Szilviahc, Gangxia Urban Village. August 27, 2013, Digital Image. Available from: Transplanet, https://psuchina.wordpress.com/2013/08/27/gangxia-urban-village/ (accessed on December 19, 2015).

Szilviahc, Gangxia Urban Village. August 27, 2013, Digital Image. Available from: Transplanet, https://psuchina.wordpress.com/2013/08/27/gangxia-urban-village/ (accessed on December 19, 2015).

GANGXIA URBAN VILLAGE

Thesis Research Study

Studio_TRD1
Date_fall2015.
Media_illustrator. rhino 5. grasshopper. 

Gangxia Urban Village was chosen as a site study early in my thesis investigation for its sheer density and problematic lack of access to natural light. Though the issue was not addressed in the subsequent Illuminated Veil study, this particular analysis did reveal the shortcomings of the tools that we as architects currently use to understand site conditions, specifically in terms of sunlight exposure. This study begins with the use of an environmental plug-in for Grasshopper, Ladybug, and concludes with a manual analysis of a sampling of the urban fabric, which reveals the shortcomings of an averaged assessment over time for an architect interested in designing to maximise a resident’s engagement with the light that they do, in fact, have access to.

 
Urbanus, Urbanus-gangxia village. July 10, 2012, Digital Image. Available from: Architettura. Ricerca. Citta., http://www.arcduecitta.it/world/2012/07/notes-on-urban-villages-as-a-global-condition/ (accessed on December 19, 2015).

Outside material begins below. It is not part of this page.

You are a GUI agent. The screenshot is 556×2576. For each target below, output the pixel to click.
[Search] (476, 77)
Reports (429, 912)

Urbanus, Urbanus-gangxia village. July 10, 2012, Digital Image. Available from: Architettura. Ricerca. Citta., http://www.arcduecitta.it/world/2012/07/notes-on-urban-villages-as-a-global-condition/ (accessed on December 19, 2015).

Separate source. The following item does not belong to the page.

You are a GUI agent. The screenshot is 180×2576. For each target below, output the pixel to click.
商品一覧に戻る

Standard Solar Study Diagrams:

These diagrams, including a solid/void and grain analysis, are the products of a conventional approach to assessing light in an urban context. The solid/void and grain diagrams indicate an extremely dense urban fabric with little by way of consistent passages through which light can penetrate the densely packed urban village. The sunlight hours and shadow studies completed using Ladybug, an environmental plug-in for Grasshopper, show that the cumulative quantity of sunlight hours is very low throughout the village. However, this information references the analysis of a very broad sampling of time, and doesn’t inform the architect of the movement of light throughout the fabric over the course of the day. This is the issue that the second series of diagrams seeks to address.

Temporal Study Diagrams:

The following drawings address the issue of a too-distant view of light’s presence throughout the urban fabric by taking a sample of nine buildings from the surrounding village and manually cutting the forms along the boundary between light and shadow. Because this assessment is done geometrically, the forms can then be unrolled and analysed, as opposed to simply viewed and rotated as a whole within the modelling application (Rhino). Through this painstaking process, it is possible to begin to understand how quickly and in what manner the boundary between light and shadow changes throughout the day. The final panel showcases two drawings: the drawing on the right recreates the cumulative SunlightHours diagram by using additive layers of opacity; the drawing on the left, however, uses a thickening line to show the movement of the boundary between lit and shadowed surface over the course of the day. The progressive movement of the line toward an edge before it slips around it and illuminates or shadows the entire surface presents an alternate point of view regarding the temporal presence of light in the area over the course of a day. Though the more conventional drawing clearly exposes the rather bleak truth regarding the number of sun hours received by the building surfaces as an average over a longer period, the second drawing more effectively allows the viewer to find and understand light as an agent that slips and slides over and between buildings, sometimes arresting entire facades and other times only obliquely catching edges.